Pickups to make ends meet

Two weeks later, Amos and a man who had been to Nairobi to get his leg fixed after an accident came by road from Nairobi to Loglogo to fly with Melvin. The rest of the road to Dukana is too rough for people who have undergone recent surgery. Amos spent the night at the Peters’ house, but in the morning Melvin was called to fly a sick woman to Nairobi. She was working for Food for the Hungry in Sololo, 50 minutes flight from Loglogo. Melvin arranged that Amos and the other man instead could be picked up by another MAF-pilot who was also flying in the area if only they could drive to Marsabit. The two men borrowed Melvin’s pickup and left it in Marsabit with a Korean AIM missionary who runs a Bible school. Two days later, Melvin picked up his pickup and drove it home.

Back and forth and around the neck

Another two weeks went by and an American couple and their 19 year old daughter who all live just outside Marsabit drove the 50 km south to a small clinic in Loglogo, because their pregnant daughter was having contractions. The clinic is right next to the Peters’ residence so the two parents came over for tea on the veranda. Melvin was asking why they didn’t go to a proper hospital like the one in Marsabit for their daughter’s delivery. They replied that they knew the nurse at the clinic in Loglogo and trusted everything to be okay.

The small family spent the night at the clinic, and at 1 am the water broke. The young girl went into labour, but the contractions ceased early in the morning.

Melvin was already flying passengers to different locations when the family called him and said that they might need a medevac, but they weren’t sure and had decided to drive back to Marsabit to attend to some of their affairs there. Melvin told them to be ready to be picked up at Marsabit at 2 pm when he would be there to pick up two other passengers – one of them being Amos again!

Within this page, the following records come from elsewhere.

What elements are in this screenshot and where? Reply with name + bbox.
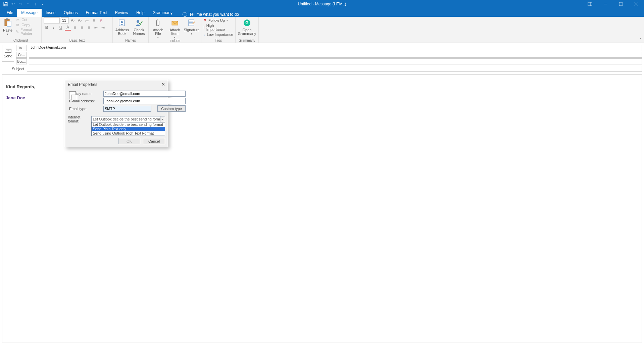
send-button[interactable]: Send [2,45,14,62]
collapse-ribbon-icon[interactable]: ⌃ [639,38,642,41]
email-type-label: Email type: [69,107,101,111]
chevron-down-icon: ▾ [227,19,228,22]
dialog-title: Email Properties [68,82,97,87]
italic-icon[interactable]: I [51,24,57,31]
cc-button[interactable]: Cc... [16,52,27,58]
format-painter-icon: ✎ [15,29,19,34]
cc-field[interactable] [29,52,642,58]
ok-button[interactable]: OK [118,138,140,144]
tab-grammarly[interactable]: Grammarly [149,9,177,17]
format-option-rtf[interactable]: Send using Outlook Rich Text Format [92,131,165,136]
shrink-font-icon[interactable]: A▾ [77,17,83,23]
save-icon[interactable] [3,1,9,7]
signature-button[interactable]: Signature ▾ [184,17,199,35]
attach-file-button[interactable]: Attach File ▾ [151,17,165,39]
low-importance-button[interactable]: ↓Low Importance [203,33,233,37]
dialog-close-icon[interactable]: ✕ [161,82,165,87]
svg-rect-10 [6,18,8,20]
tab-format-text[interactable]: Format Text [82,9,111,17]
redo-icon[interactable]: ↷ [17,1,23,7]
check-names-icon [134,18,144,28]
underline-icon[interactable]: U [58,24,64,31]
tab-help[interactable]: Help [132,9,149,17]
tell-me[interactable]: Tell me what you want to do [177,12,239,17]
format-painter-button: ✎Format Painter [15,28,39,36]
check-names-button[interactable]: Check Names [132,17,146,36]
internet-format-label: Internet format: [68,115,89,123]
copy-button: ⧉Copy [15,22,39,27]
group-label-names: Names [115,39,146,43]
copy-icon: ⧉ [15,22,20,27]
address-book-button[interactable]: Address Book [115,17,130,36]
display-name-input[interactable] [103,91,186,97]
open-grammarly-button[interactable]: G Open Grammarly [238,17,256,36]
paste-button[interactable]: Paste ▾ [2,17,13,36]
low-importance-label: Low Importance [207,33,233,37]
high-importance-button[interactable]: !High Importance [203,23,233,32]
window-controls [582,0,644,8]
to-field[interactable]: JohnDoe@email.com [29,45,642,51]
to-button[interactable]: To... [16,45,27,51]
group-grammarly: G Open Grammarly Grammarly [236,17,259,43]
decrease-indent-icon[interactable]: ⇤ [93,24,99,31]
cut-button[interactable]: ✂Cut [15,17,39,22]
tab-file[interactable]: File [3,9,17,17]
group-label-include: Include [151,39,199,43]
next-icon[interactable]: ↓ [32,1,38,7]
chevron-down-icon: ▾ [7,33,8,36]
align-left-icon[interactable]: ≡ [72,24,78,31]
format-option-plain[interactable]: Send Plain Text only [92,127,165,131]
send-label: Send [4,54,12,58]
paste-icon [3,18,12,28]
numbering-icon[interactable]: ≡ [91,17,97,23]
bullets-icon[interactable]: ≔ [84,17,90,23]
font-size-input[interactable] [61,17,69,23]
open-grammarly-label: Open Grammarly [238,28,256,36]
custom-type-button[interactable]: Custom type [157,105,186,112]
copy-label: Copy [21,23,30,27]
maximize-icon[interactable] [613,0,629,8]
grow-font-icon[interactable]: A▴ [70,17,76,23]
coming-soon-icon[interactable] [582,0,598,8]
tab-review[interactable]: Review [111,9,132,17]
format-painter-label: Format Painter [20,28,39,36]
cut-icon: ✂ [15,17,20,22]
bcc-field[interactable] [29,58,642,64]
internet-format-value: Let Outlook decide the best sending form [93,117,160,121]
attach-item-button[interactable]: Attach Item ▾ [167,17,182,39]
follow-up-button[interactable]: ⚑Follow Up▾ [203,18,233,22]
qat-customize-icon[interactable]: ▾ [40,1,46,7]
chevron-down-icon[interactable]: ▾ [160,116,165,122]
close-icon[interactable] [629,0,644,8]
font-family-input[interactable] [44,17,60,23]
undo-icon[interactable]: ↶ [10,1,16,7]
title-bar: ↶ ↷ ↑ ↓ ▾ Untitled - Message (HTML) [0,0,644,8]
font-color-icon[interactable]: A [65,24,71,31]
tab-options[interactable]: Options [60,9,82,17]
email-address-input[interactable] [103,98,186,104]
bold-icon[interactable]: B [44,24,50,31]
to-recipient[interactable]: JohnDoe@email.com [31,45,66,49]
attach-item-icon [170,18,180,28]
email-properties-dialog: Email Properties ✕ Display name: E-mail … [65,80,168,147]
align-right-icon[interactable]: ≡ [86,24,92,31]
signature-icon [187,18,196,28]
attach-item-label: Attach Item [167,28,182,36]
previous-icon[interactable]: ↑ [25,1,31,7]
svg-rect-11 [7,21,11,27]
cancel-button[interactable]: Cancel [143,138,165,144]
tab-insert[interactable]: Insert [42,9,60,17]
format-option-auto[interactable]: Let Outlook decide the best sending form… [92,122,165,127]
increase-indent-icon[interactable]: ⇥ [100,24,106,31]
internet-format-select[interactable]: Let Outlook decide the best sending form… [91,116,165,122]
align-center-icon[interactable]: ≡ [79,24,85,31]
tell-me-label: Tell me what you want to do [189,12,239,17]
svg-rect-3 [588,2,592,6]
tab-message[interactable]: Message [17,9,42,17]
group-clipboard: Paste ▾ ✂Cut ⧉Copy ✎Format Painter Clipb… [0,17,42,43]
subject-field[interactable] [27,66,642,72]
minimize-icon[interactable] [598,0,613,8]
group-label-clipboard: Clipboard [2,39,39,43]
clear-formatting-icon[interactable]: A̷ [98,17,104,23]
bcc-button[interactable]: Bcc... [16,58,27,64]
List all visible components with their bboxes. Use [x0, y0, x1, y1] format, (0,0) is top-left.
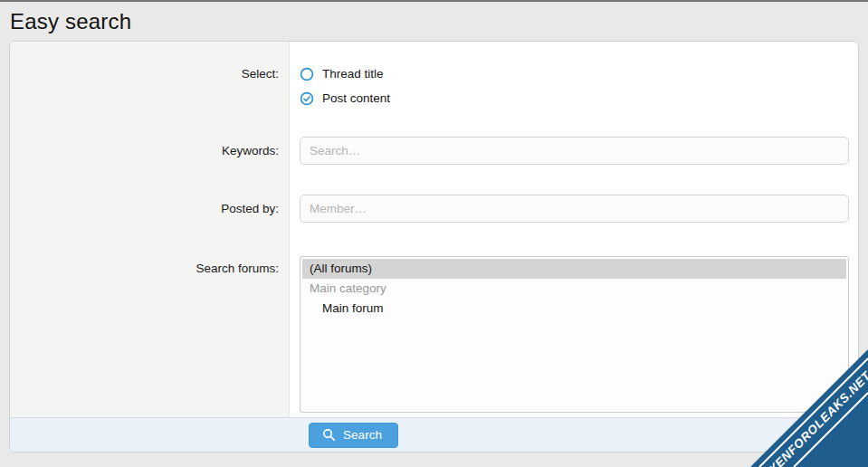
select-label: Select:: [10, 62, 289, 81]
radio-post-content[interactable]: Post content: [300, 86, 849, 110]
form-footer: Search: [10, 417, 858, 452]
list-option-main-forum[interactable]: Main forum: [302, 299, 846, 319]
select-row: Select: Thread title Post content: [10, 62, 858, 110]
list-option-all-forums[interactable]: (All forums): [302, 259, 846, 279]
page-header: Easy search: [0, 2, 868, 41]
select-options: Thread title Post content: [289, 62, 858, 110]
search-button-label: Search: [343, 428, 382, 442]
radio-unchecked-icon: [300, 67, 314, 81]
keywords-input[interactable]: [300, 137, 849, 165]
radio-label: Post content: [322, 91, 390, 105]
posted-by-row: Posted by:: [10, 195, 858, 223]
search-forums-label: Search forums:: [10, 256, 289, 275]
posted-by-input[interactable]: [300, 195, 849, 223]
keywords-row: Keywords:: [10, 137, 858, 165]
page-title: Easy search: [10, 9, 131, 34]
radio-checked-icon: [300, 91, 314, 106]
search-button[interactable]: Search: [309, 423, 398, 448]
easy-search-form: Select: Thread title Post content: [9, 41, 859, 453]
posted-by-label: Posted by:: [10, 202, 289, 215]
search-icon: [322, 428, 336, 442]
form-body: Select: Thread title Post content: [10, 42, 858, 417]
radio-label: Thread title: [322, 67, 384, 81]
search-forums-row: Search forums: (All forums) Main categor…: [10, 256, 858, 413]
keywords-label: Keywords:: [10, 144, 289, 157]
radio-thread-title[interactable]: Thread title: [300, 62, 849, 86]
forums-listbox[interactable]: (All forums) Main category Main forum: [300, 256, 849, 413]
list-option-main-category[interactable]: Main category: [302, 279, 846, 299]
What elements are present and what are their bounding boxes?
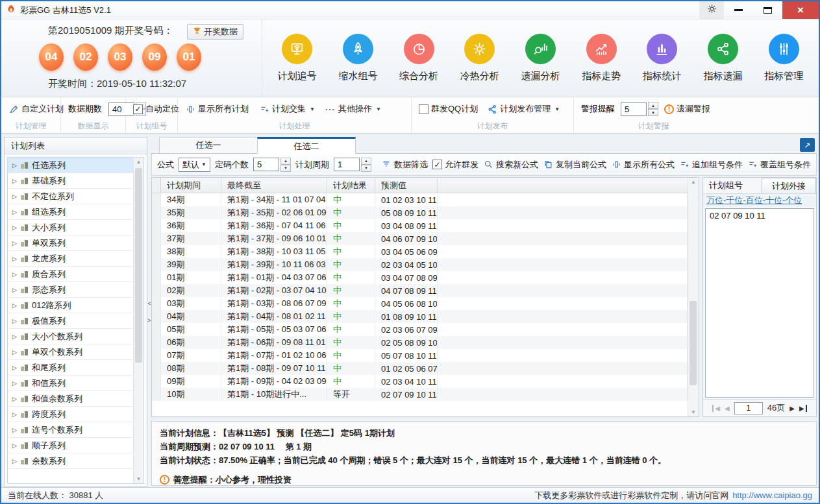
table-row[interactable]: 10期第1期 - 10期进行中...等开02 07 09 10 11 [152, 388, 688, 401]
sidebar-item-3[interactable]: ▷不定位系列 [8, 189, 133, 204]
expander-icon[interactable]: ▷ [12, 411, 17, 418]
draw-data-button[interactable]: 开奖数据 [187, 24, 243, 40]
app-toolbar-item[interactable]: 综合分析 [389, 34, 449, 82]
expand-panel-button[interactable]: ↗ [800, 138, 815, 152]
alert-value[interactable]: 5 [621, 102, 647, 116]
expander-icon[interactable]: ▷ [12, 349, 17, 355]
sidebar-item-7[interactable]: ▷龙虎系列 [8, 251, 133, 267]
expander-icon[interactable]: ▷ [12, 427, 17, 433]
table-row[interactable]: 36期第1期 - 36期 - 07 04 11 06 08中03 04 08 0… [152, 219, 688, 232]
spin-down-button[interactable]: ▼ [361, 165, 371, 172]
code-count-stepper[interactable]: 5 ▲▼ [253, 158, 291, 172]
app-toolbar-item[interactable]: 缩水组号 [328, 34, 388, 82]
omission-alert-button[interactable]: ! 遗漏警报 [664, 103, 710, 115]
expander-icon[interactable]: ▷ [12, 287, 17, 293]
table-row[interactable]: 03期第1期 - 03期 - 08 06 07 09 02中04 05 06 0… [152, 297, 688, 310]
sidebar-item-15[interactable]: ▷和值系列 [8, 376, 133, 391]
sidebar-item-8[interactable]: ▷质合系列 [8, 267, 133, 282]
maximize-button[interactable] [753, 1, 782, 19]
tab-renxuan2[interactable]: 任选二 [257, 137, 356, 154]
sidebar-item-19[interactable]: ▷顺子系列 [8, 438, 133, 453]
show-all-plans-button[interactable]: 显示所有计划 [185, 103, 249, 115]
scroll-down-icon[interactable]: ▼ [691, 409, 696, 415]
spin-down-button[interactable]: ▼ [280, 165, 291, 172]
override-condition-button[interactable]: 覆盖组号条件 [747, 159, 811, 171]
expander-icon[interactable]: ▷ [12, 256, 17, 262]
spin-up-button[interactable]: ▲ [361, 158, 371, 165]
scroll-up-icon[interactable]: ▲ [136, 159, 142, 165]
publish-mgmt-dropdown[interactable]: 计划发布管理 ▼ [487, 103, 560, 115]
auto-position-checkbox[interactable]: ✓ 自动定位 [133, 103, 179, 115]
sidebar-item-14[interactable]: ▷和尾系列 [8, 360, 133, 376]
spin-up-button[interactable]: ▲ [648, 102, 658, 109]
table-row[interactable]: 09期第1期 - 09期 - 04 02 03 09 01中02 03 04 1… [152, 375, 688, 388]
prev-page-button[interactable]: ◀ [725, 405, 730, 412]
data-filter-button[interactable]: 数据筛选 [381, 159, 428, 171]
col-header-result[interactable]: 计划结果 [327, 178, 375, 193]
other-ops-dropdown[interactable]: ··· 其他操作 ▼ [325, 103, 381, 115]
table-row[interactable]: 01期第1期 - 01期 - 04 03 07 06 02中03 04 07 0… [152, 271, 688, 284]
append-condition-button[interactable]: 追加组号条件 [679, 159, 743, 171]
app-toolbar-item[interactable]: 指标管理 [754, 34, 814, 82]
expander-icon[interactable]: ▷ [12, 162, 17, 169]
col-header-period[interactable]: 计划期间 [161, 178, 221, 193]
expander-icon[interactable]: ▷ [12, 224, 17, 231]
app-toolbar-item[interactable]: 指标遗漏 [693, 34, 753, 82]
tab-plan-external[interactable]: 计划外接 [762, 178, 816, 193]
table-row[interactable]: 38期第1期 - 38期 - 10 03 11 05 04中03 04 05 0… [152, 245, 688, 258]
expander-icon[interactable]: ▷ [12, 365, 17, 371]
table-row[interactable]: 04期第1期 - 04期 - 08 01 02 11 09中01 08 09 1… [152, 310, 688, 323]
table-row[interactable]: 37期第1期 - 37期 - 09 06 10 01 05中04 06 07 0… [152, 232, 688, 245]
sidebar-item-2[interactable]: ▷基础系列 [8, 173, 133, 189]
table-row[interactable]: 34期第1期 - 34期 - 11 01 07 04 09中01 02 03 1… [152, 193, 688, 206]
expander-icon[interactable]: ▷ [12, 193, 17, 200]
expander-icon[interactable]: ▷ [12, 442, 17, 449]
expander-icon[interactable]: ▷ [12, 240, 17, 246]
minimize-button[interactable] [724, 1, 753, 19]
table-row[interactable]: 08期第1期 - 08期 - 09 07 10 11 02中01 02 05 0… [152, 362, 688, 375]
expander-icon[interactable]: ▷ [12, 209, 17, 215]
collapse-right-icon[interactable]: > [147, 317, 151, 324]
sidebar-item-9[interactable]: ▷形态系列 [8, 282, 133, 298]
table-row[interactable]: 07期第1期 - 07期 - 01 02 10 06 05中05 07 08 1… [152, 349, 688, 362]
sidebar-item-11[interactable]: ▷极值系列 [8, 313, 133, 329]
copy-formula-button[interactable]: 复制当前公式 [543, 159, 606, 171]
sidebar-item-4[interactable]: ▷组选系列 [8, 204, 133, 220]
col-header-prediction[interactable]: 预测值 [375, 178, 438, 193]
scrollbar-thumb[interactable] [690, 301, 697, 385]
table-row[interactable]: 39期第1期 - 39期 - 10 11 06 03 01中02 03 04 0… [152, 258, 688, 271]
custom-plan-button[interactable]: 自定义计划 [8, 103, 64, 115]
tab-plan-group-number[interactable]: 计划组号 [703, 180, 762, 191]
expander-icon[interactable]: ▷ [12, 178, 17, 184]
qq-plan-checkbox[interactable]: 群发QQ计划 [419, 103, 478, 115]
settings-button[interactable] [699, 1, 724, 19]
formula-select[interactable]: 默认 ▼ [179, 158, 210, 172]
scrollbar-thumb[interactable] [135, 168, 142, 363]
spin-up-button[interactable]: ▲ [280, 158, 291, 165]
app-toolbar-item[interactable]: 冷热分析 [450, 34, 510, 82]
sidebar-item-20[interactable]: ▷余数系列 [8, 453, 133, 469]
table-row[interactable]: 35期第1期 - 35期 - 02 06 01 09 08中05 08 09 1… [152, 206, 688, 219]
table-row[interactable]: 02期第1期 - 02期 - 03 07 04 10 09中04 07 08 0… [152, 284, 688, 297]
allow-group-send-checkbox[interactable]: ✓ 允许群发 [432, 159, 478, 171]
expander-icon[interactable]: ▷ [12, 396, 17, 402]
table-row[interactable]: 06期第1期 - 06期 - 09 08 11 01 10中02 05 08 0… [152, 336, 688, 349]
sidebar-item-13[interactable]: ▷单双个数系列 [8, 344, 133, 360]
tab-renxuan1[interactable]: 任选一 [159, 137, 258, 153]
table-row[interactable]: 05期第1期 - 05期 - 05 03 07 06 10中02 03 06 0… [152, 323, 688, 336]
last-page-button[interactable]: ▶ [799, 405, 807, 412]
alert-stepper[interactable]: 5 ▲▼ [621, 102, 658, 116]
show-all-formula-button[interactable]: 显示所有公式 [611, 159, 675, 171]
sidebar-scrollbar[interactable]: ▲ ▼ [133, 158, 143, 483]
next-page-button[interactable]: ▶ [789, 405, 795, 412]
scroll-down-icon[interactable]: ▼ [136, 476, 142, 482]
close-button[interactable]: × [782, 1, 819, 19]
app-toolbar-item[interactable]: 指标走势 [571, 34, 631, 82]
page-input[interactable]: 1 [734, 402, 763, 414]
period-stepper[interactable]: 1 ▲▼ [334, 158, 371, 172]
sidebar-item-6[interactable]: ▷单双系列 [8, 235, 133, 251]
sidebar-item-16[interactable]: ▷和值余数系列 [8, 391, 133, 407]
sidebar-item-12[interactable]: ▷大小个数系列 [8, 329, 133, 344]
app-toolbar-item[interactable]: 指标统计 [632, 34, 692, 82]
scroll-up-icon[interactable]: ▲ [691, 179, 696, 185]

The family were delayed and didn’t show up at the airstrip until 3 pm. At 3:15 pm the Cessna 206 was airborne and two hours later, the family got off the aeroplane in Kijabe. While Melvin took off again to fly the other two passengers to Nairobi, the pregnant girl and her parents were taken to the AIM hospital. It turned out that the baby had its umbilical cord around her neck, and a caesarean section was quickly conducted. The life of a beautiful baby girl was saved because of this flight.